Invité à par son homologue Sergueï Choïgou sur recommandation de Vladimir Poutine, le ministre malien de la Défense Colonel Sadio Camara a activement pris par à la 10e Conférence pour la sécurité internationale à Moscou. Dans un discours limpide, plein de sens et de sagesse, Sadio Camara a présenté la vision du gouvernement malien sur les enjeux stratégiques de l’Afrique de l’ouest et du Sahel. Sadio Camara était l’un des plus de 700 invités à cette conférence, qui s’inscrit dans le cadre du Forum militaro-technique international “Armée-2022” et à laquelle participent également des pays tels que l’Iran, le Vietnam et la Chine à partir de ce mardi 16 Août 2022.

A l’entame de ses propos, le ministre Camara remercie le gouvernement et le peuple russes pour l’accueil chaleureux qui a été réservé à la délégation malienne et pour l’occasion qui lui donnée à cet événement de haut niveau international.

Le ministre de la Défense a profité de cette auguste audience pour y présenter son analyse des facteurs stratégiques majeurs qui affectent la sécurité de la région avant d’illustrer cette analyse avec la situation particulaire du Mali. La sous-région Ouest africaine et sahélienne est confrontée à des grands défis qui s’entremêlent et se développent sur trois (3) dimensions internationale, régionale et locale. Sur le plan international la sous-région subit négativement des effets des incertitudes liés à la mutation en cours de l’ordre international qui résulte du constat de la défaillance voire, de l’échec du système de gouvernance mondial issu de la 2ème guerre mondiale et réadapté à la fin de la guerre froide.

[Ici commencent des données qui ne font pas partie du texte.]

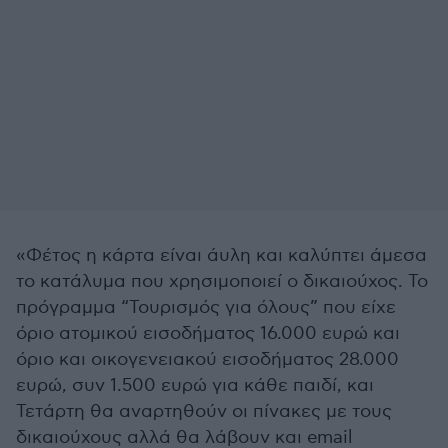
«Φέτος η κάρτα είναι άυλη και καλύπτει άμεσα
το κατάλυμα που χρησιμοποιεί ο δικαιούχος. Το
πρόγραμμα “Τουρισμός για όλους” που είχε
όριο ατομικού εισοδήματος 16.000 ευρώ και
όριο και οικογενειακού εισοδήματος 28.000
ευρώ, συν 1.500 ευρώ για κάθε παιδί, και
Τετάρτη θα αναρτηθούν οι πίνακες με τους
δικαιούχους αλλά θα λάβουν και email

Il insiste que les rapports de force qui ont permis la consolidation de cet ordre apparaissent aujourd’hui dépassés. Les leçons des conflits de la fin du 20ème siècle et du début du 21ème siècle ont montré l’impuissance d’une certaine vision de la force comme moyen de structurer l’environnement mondial, lance-t-il.

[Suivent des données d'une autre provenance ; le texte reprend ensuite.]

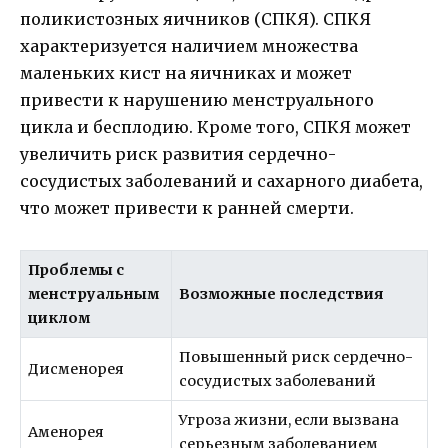
поликистозных яичников (СПКЯ). СПКЯ
характеризуется наличием множества
маленьких кист на яичниках и может
привести к нарушению менструального
цикла и бесплодию. Кроме того, СПКЯ может
увеличить риск развития сердечно-
сосудистых заболеваний и сахарного диабета,
что может привести к ранней смерти.
Проблемы с
менструальным
Возможные последствия
циклом
Повышенный риск сердечно-
Дисменорея
сосудистых заболеваний
Угроза жизни, если вызвана
Аменорея
серьезным заболеванием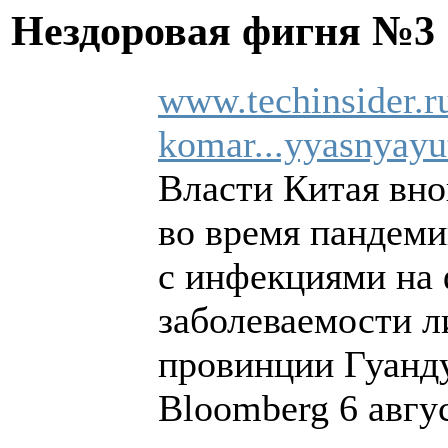
Нездоровая фигня №3
www.techinsider.r
komar...yyasnyayu
Власти Китая вно
во время пандем
с инфекциями на 
заболеваемости л
провинции Гуанду
Bloomberg 6 авгус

« En réaction à cette perte relative d’influence sur la chaine globale, nous constatons la volonté de certaines grandes puissances, de reconstituer une architecture géopolitique en bloc homogène. Surement qu’elle est certainement plus familière et plus rassurante. Les répercussions de cette tendance sont bien visibles dans le monde y compris en Afrique continent relégué comme d’habitude au rang d’objet de convoitise », a discouru le ministre.